Friday, March 27, 2009

The pleasures and sorrows of work (with apologies to Alain de Botton)


I exist in two different dimensions or modes of being. One is when I have no work. The other is when I have some. I am two different selves in these separate universes and what I love best is hanging around in the hallway between the two, anticipating work and enjoying my precious hours of freedom.

When I have no work, which is often at the moment, I am free. I’m in control of my life; admin tasks are done when I feel like it. I get around to clearing my in tray and my email inbox. I freewheel a bit. I walk my sister's dog Jordan any time in the morning that feels right. I work on my blogs. I have long discussions with my friend Simon, a semi-retired semi-single leftie (he thinks this term is obsolete, and prefers to be called 'progressive') about the travesty that is Australian politics.

I start to focus on the small things. Why haven’t I finished scrubbing the mildew-ridden kitchen ceiling, as my anally retentive property manager ‘advised’ me to do? Isn’t the garage horribly cluttered? Why don’t I ever get enough sleep? Why does everybody around me have more money than I do?

I start to worry about money. Perhaps I’ll never work again. What will happen as my savings run down? What about the far-flung future? I’ll be old and unlovable and poor. I go to Target and console myself with a bargain or two. I wait like Penelope for the money to come through from my last job. I abuse the accounts people when they send it to the wrong account (well I did on Thursday and for this and all my sins I am very sorry, and embarrassed).

I develop a low-level depression. I begin to feel disengaged from the world. At a family gathering some well-meaning rellie asks for the thousandth time whether it is hard to be disciplined working from home and I secretly snigger, thinking of my increasingly undisciplined ways and reply (I’m quite pleased with this reply because it hides a multitude of sins) that when the work comes in I do it quickly ’cos I want the money.

Then I get desperate. I resort to pleading with the universe for a small, do-able job that’s within my comfort zone. And I stoop to a new age trick that works every time – I visualise people delivering wads of $100 bills to my door on trolleys, so many wads of green bills that the spare room is chock-full of them. I see myself in this room, dancing around and laughing as I wildly throw bills in the air.

It works every time. But only too well. This time two new jobs came through one after the other, and I burnt my new-ish, favourite saucepan.

There was no lovely in-between anticipation of work. I was right in the middle of juggling and my other self, my other mode of being, stepped in.

I need to explain that something truly terrible happened to me once I became a freelance editor. I have always been angst and anxiety ridden in many-faceted ways, and my difficulties coping with colleagues in the workplace gradually made things worse. So I chose freelancing as a way to avoid this and it seemed to work for a while.

But sadly, the difficult life of a freelancer doing major editing jobs (books, training modules, CD-ROMs) seems to have sensitised me to work-related stress. Now it’s the work I dread, and the accompanying physical and emotional exhaustion. It’s almost intolerable for me to have a large job, for instance one running over three weeks, hanging over my head. Jobs must be small and manageable.

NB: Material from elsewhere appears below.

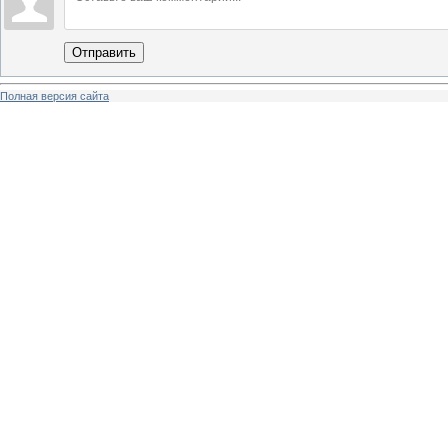
Отправить
Полная версия сайта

So I just don’t do the big jobs any more. Which is a shame because that’s where the money is.

But right now I am juggling two smallish jobs. And already I’ve burnt a saucepan. What next? Last night I watched a snippet of a late-night movie in which the main character was driving distractedly and crashed into the car ahead. Immediately I started thinking about how complicated my life would be if I had a similar bingle with these two jobs still unfinished.

Sleep is becoming more difficult. There’s work to be done goddam it, says my overdeveloped superego. I’ve started to worry about what will happen as the jobs continue and I get more sleep deprived.

And the most difficult thing. I've started thinking about every single small undone job in my life as well as future routine tasks and every one of them MUST BE DONE NOW. Well, sort of. I ignore this, but what I’m ignoring is a parcel of dread at the thought of my still-untreated warts, the bill I forgot to pay on Friday, the hours that a hair appointment on Thursday will take out of my busy work day, my future neglect of Jordan.

So I guess in the midst of this I’ll knuckle down and do the work. But if anyone reading has any suggestions apart from meditating (sadly I can’t meditate when I am in this state – there’s work to be done!) they’ll be very welcome.